Fair enough. I was persuaded. My friend is color-blind. Now imagine that the conversation had gone like this instead:
Friend: “You’re color-blind.”
Me: “What? No I’m not. What makes you think that?”
Friend: “Because I can’t see color. Therefore you’re color-blind.”
Would this persuade you that you were color-blind? Even if you can see the elephant in the room?
Hold that thought.
A Brief Re-Introduction to the Münchhausen Trilemma
If you’re a long-time reader of Tree of Woe, you’ll know that I have a long-standing obsession with the millennia-old philosophical problem called the Münchhausen Trilemma. I’ve written about it on three prior occasions:
The Horror of Münchhausen's Trilemma (Oct 21, 2020)
Why Struggle Against the Trilemma (Oct 31, 2020)
The Münchhausen Trilemma presents a challenge to the justification of knowledge.
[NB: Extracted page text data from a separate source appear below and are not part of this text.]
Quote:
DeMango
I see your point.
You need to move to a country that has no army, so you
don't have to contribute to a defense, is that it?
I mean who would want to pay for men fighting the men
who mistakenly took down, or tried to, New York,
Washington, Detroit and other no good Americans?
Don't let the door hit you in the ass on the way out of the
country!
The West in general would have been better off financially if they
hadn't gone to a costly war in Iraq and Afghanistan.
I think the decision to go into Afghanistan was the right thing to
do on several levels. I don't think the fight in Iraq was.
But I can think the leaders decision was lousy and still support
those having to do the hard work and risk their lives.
It proposes that any attempt to justify knowledge will ultimately lead to one of three unsatisfactory options:
Circular Reasoning: The truth asserted involves a circularity of proofs.
Infinite Regress: The truth asserted rests on truths themselves in need of proof, and so on to infinity.
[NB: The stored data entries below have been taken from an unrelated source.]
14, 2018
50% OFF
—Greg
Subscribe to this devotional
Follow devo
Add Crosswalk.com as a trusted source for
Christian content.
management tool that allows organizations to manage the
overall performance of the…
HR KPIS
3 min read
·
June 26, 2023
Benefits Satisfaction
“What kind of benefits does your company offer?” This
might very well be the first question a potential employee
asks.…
Arbitrary Assumption: The truth is based on an unsupported assumption.
Postmodern thinkers such as Richard Rorty, Jacques Derrida, and Donald Davidson have wielded the Trilemma like a cudgel, arguing that since every belief is based on unsupported assertions, the only criteria for “truth” can be reference to other assertions, a position academically known as coherentism and popularly seen in phrases such as “truth is subjective,” “truth is a social construct,” and so on. Its the basis for how our elites view the world, as an imposition of a Narrative.
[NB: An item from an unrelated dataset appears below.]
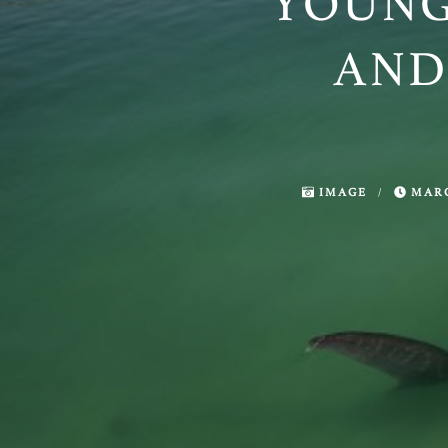
YOUNG
AND
IMAGE
/
MARC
The philosopher Stephen Hicks has demonstrated in his bestselling book Explaining Postmodernism that this attack vector (and a related series of offensives) led to the overturning of classical and enlightenment philosophy and ultimately led to postmodernism. The defense of classical or enlightenment thought must be grounded in some sort of foundationalism, in which knowledge is grounded on truths that are not unsupported assertions.
Where can such truths be found? In Defending Against the Trilemma, I noted that:
Since Aristotle, the answer to that question is that belief can be founded upon axioms. What is an axiom? Although Aristotle himself had a stricter standard, conventionally an axiom has been defined as a self-evident proposition.
That definition, however, begs the question: Self-evident to whom?… The skeptical assault on self-evident axioms proved devastating.
Hold that thought.
The Diversity of Human Faculties
Back in March 2022, in a post entitled The Hierarchy of Intelligences & IQ, William M Briggs wrote:
What should be clear… is that a person who cannot fathom recursion doesn't understand recursion. Not understanding it, he cannot form an idea of it, how it feels, what it's like to be have this power, as it were. Those of you who can grasp recursion, feel this power, and know its nature.
It is certain your dog, which is an intelligent creature, as long as we're being loose with "intelligent", cannot do recursion. It doesn't have the intellect man does. It cannot know what it is like to be a man and have this power. Nor can it know the power of speech, a form of intellection, and all that flows from it.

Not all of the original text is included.